First, ask yourself this simple question: What could God be trying to teach me through this adverse experience? It’s okay to acknowledge your feelings of disappointment. It’s all right to express your hurt, but before you begin to be angry and critical, ask yourself this, “Is God telling me something through this situation? Is he trying to reach me and teach me?” Usually, if you ask those questions, you’ll find that the answer to them is something like this. God will say to you, “You’ve been forgetting me, and I want you to come back. I want you to love me for who I am, not just for what I can do for you.” That’s the reason why the wilderness lies between Egypt and the promised land. God uses the journey to prepare us for the destination, to teach us to depend upon him, to desire him, to seek him for himself and not just for the benefits he gives. Sometimes God is even forced to withdraw his presence from us – or at least to dim our sense of his presence – and to make us pass through a time of spiritual wandering, in order to cause our hearts to turn back toward him and to love him again the way we once did.

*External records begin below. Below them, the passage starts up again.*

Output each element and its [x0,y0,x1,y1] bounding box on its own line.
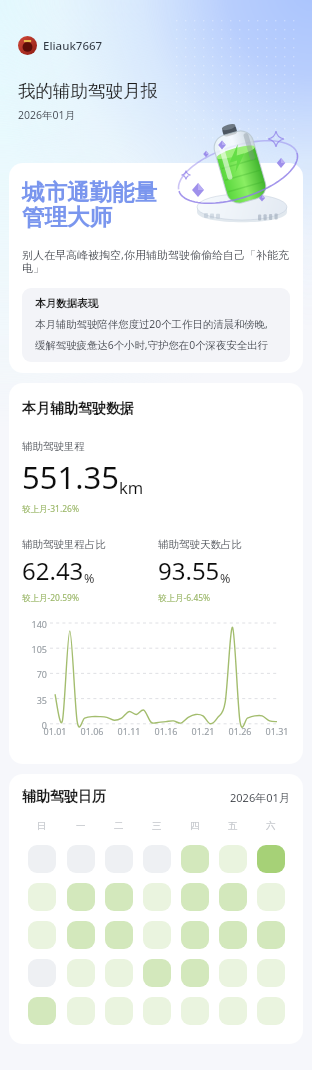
button[interactable] [257,997,285,1025]
staticText: 62.43 [22,554,84,587]
staticText: 0 [22,719,47,731]
staticText: 551.35 [22,456,119,498]
button[interactable] [257,921,285,949]
button[interactable] [28,959,56,987]
button[interactable] [67,845,95,873]
staticText: 本月辅助驾驶陪伴您度过20个工作日的清晨和傍晚, 缓解驾驶疲惫达6个小时,守护您… [35,317,268,353]
button[interactable] [219,845,247,873]
staticText: 93.55 [158,554,220,587]
staticText: 本月辅助驾驶数据 [22,400,134,418]
staticText: 辅助驾驶里程 [22,440,85,453]
staticText: 01.06 [76,725,108,737]
button[interactable] [181,845,209,873]
staticText: 二 [114,820,124,832]
button[interactable] [219,997,247,1025]
staticText: 一 [76,820,86,832]
staticText: km [119,476,144,498]
button[interactable] [105,845,133,873]
staticText: 2026年01月 [18,108,76,122]
staticText: 我的辅助驾驶月报 [18,80,158,102]
staticText: 辅助驾驶里程占比 [22,538,106,551]
button[interactable] [28,997,56,1025]
staticText: 01.01 [39,725,71,737]
staticText: 01.16 [150,725,182,737]
staticText: 辅助驾驶天数占比 [158,538,242,551]
staticText: 105 [22,643,47,655]
staticText: 01.26 [224,725,256,737]
staticText: 01.31 [261,725,293,737]
button[interactable] [143,997,171,1025]
button[interactable] [67,997,95,1025]
button[interactable] [219,959,247,987]
staticText: 三 [152,820,162,832]
staticText: 辅助驾驶日历 [22,788,106,806]
staticText: 五 [228,820,238,832]
staticText: 别人在早高峰被掏空,你用辅助驾驶偷偷给自己「补能充电」 [22,247,290,275]
staticText: % [84,570,95,587]
button[interactable]: Eliauk7667 [18,36,103,55]
button[interactable] [181,921,209,949]
staticText: 2026年01月 [230,790,290,805]
button[interactable] [28,845,56,873]
staticText: 较上月-20.59% [22,592,80,604]
staticText: 六 [266,820,276,832]
button[interactable] [219,921,247,949]
button[interactable] [143,883,171,911]
staticText: 日 [37,820,47,832]
button[interactable] [257,845,285,873]
staticText: 01.11 [113,725,145,737]
staticText: % [220,570,231,587]
button[interactable] [181,959,209,987]
button[interactable] [67,921,95,949]
button[interactable] [105,997,133,1025]
staticText: 70 [22,668,47,680]
button[interactable] [28,921,56,949]
button[interactable] [28,883,56,911]
button[interactable] [67,883,95,911]
button[interactable] [181,883,209,911]
staticText: 35 [22,694,47,706]
staticText: 01.21 [187,725,219,737]
button[interactable] [105,959,133,987]
button[interactable] [143,959,171,987]
button[interactable] [67,959,95,987]
staticText: 较上月-31.26% [22,503,80,515]
staticText: 城市通勤能量 管理大师 [22,178,157,231]
staticText: Eliauk7667 [43,38,103,54]
button[interactable] [105,883,133,911]
button[interactable] [143,921,171,949]
staticText: 较上月-6.45% [158,592,211,604]
button[interactable] [105,921,133,949]
button[interactable] [181,997,209,1025]
staticText: 四 [190,820,200,832]
staticText: 本月数据表现 [35,297,98,310]
button[interactable] [219,883,247,911]
button[interactable] [257,883,285,911]
button[interactable] [143,845,171,873]
button[interactable] [257,959,285,987]
staticText: 140 [22,618,47,630]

And here’s another thing to do: if life is disappointing to you, refuse to give in to doubt, especially doubting God’s love and goodness. This is the great lesson that the Bible itself draws from this incident of Israel in the wilderness. Again and again throughout Scripture the biblical writers will look back to what happened there at these places called Meribah and Massah, and the message is always the same. Moses put it this way in Deuteronomy, “You should not put the Lord your God to the test as you tested him at Massah” (Deut. 6:16). Jesus quoted that very verse when the devil tempted him. You may recall how Satan had urged Jesus to jump down from the pinnacle of the temple so that God would save him and thereby prove that he cared, but Jesus responded with these words, “You shall not test the Lord your God.” Our tendency when God seems to have failed us is to want to put him on trial. “God,” we say, “prove yourself to me. Do something to show me that you’re real, and that you care.” And then if he doesn’t, if God refuses to dance to our tune, we begin to doubt him. But faith believes that God is there and that he cares even when things happen that make it look like he isn’t or doesn’t.

Here’s the last thing to remember. While we mustn’t test God, he may test us and he will do that by allowing disappointments to come. Just how strong is your faith? Is it strong enough to trust God even when things go wrong for you? Is it strong enough to praise and glorify God even when life doesn’t turn out the way you hoped? There’s a wonderful word Christians use in connection with our faith. We believe in the providence of God. God’s providence is his wisdom to see what’s best for us, combined with his power to provide it. And because we believe this, we learn to be patient when things go against us as well as thankful when things go well. It isn’t as hard to trust in the Lord when everything is as we want it to be. But when bad things happen, how do you react then? If you hang onto your faith when life is not what you expected and say, “Lord, I still believe in you, I still love you, I still trust you,” you will see your disappointment turned into blessing.